▽
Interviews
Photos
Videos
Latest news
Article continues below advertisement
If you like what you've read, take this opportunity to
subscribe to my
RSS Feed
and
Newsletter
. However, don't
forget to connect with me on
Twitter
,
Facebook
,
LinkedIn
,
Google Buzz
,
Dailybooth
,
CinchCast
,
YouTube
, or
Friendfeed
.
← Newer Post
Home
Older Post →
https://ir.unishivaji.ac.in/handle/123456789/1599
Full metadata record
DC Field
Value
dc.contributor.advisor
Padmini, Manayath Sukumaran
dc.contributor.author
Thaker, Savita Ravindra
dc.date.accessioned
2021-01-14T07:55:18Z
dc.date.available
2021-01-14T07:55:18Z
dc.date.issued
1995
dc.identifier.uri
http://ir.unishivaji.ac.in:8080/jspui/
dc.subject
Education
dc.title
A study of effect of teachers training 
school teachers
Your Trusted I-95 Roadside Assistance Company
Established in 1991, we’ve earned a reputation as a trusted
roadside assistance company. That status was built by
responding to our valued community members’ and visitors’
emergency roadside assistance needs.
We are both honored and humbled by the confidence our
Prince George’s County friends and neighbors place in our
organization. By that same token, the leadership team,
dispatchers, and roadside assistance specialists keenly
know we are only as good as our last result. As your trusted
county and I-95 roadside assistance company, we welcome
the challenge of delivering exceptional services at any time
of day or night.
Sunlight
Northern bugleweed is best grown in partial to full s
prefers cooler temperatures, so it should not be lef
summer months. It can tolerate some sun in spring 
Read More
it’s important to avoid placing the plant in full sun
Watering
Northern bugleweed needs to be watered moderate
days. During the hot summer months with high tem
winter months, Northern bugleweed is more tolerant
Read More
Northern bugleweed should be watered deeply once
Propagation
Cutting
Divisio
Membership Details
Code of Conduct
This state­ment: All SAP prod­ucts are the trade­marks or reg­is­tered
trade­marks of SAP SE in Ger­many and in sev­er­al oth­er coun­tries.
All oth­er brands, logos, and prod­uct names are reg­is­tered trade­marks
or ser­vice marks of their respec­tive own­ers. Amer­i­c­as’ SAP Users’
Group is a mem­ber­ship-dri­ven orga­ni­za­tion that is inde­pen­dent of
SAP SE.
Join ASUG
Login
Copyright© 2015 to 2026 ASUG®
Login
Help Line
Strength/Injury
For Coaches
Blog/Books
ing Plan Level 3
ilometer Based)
△
▸ Exercise objective: Copy all lines from the entries that contain the word "teachers".

▸ Expected answer:
A study of effect of teachers training 
school teachers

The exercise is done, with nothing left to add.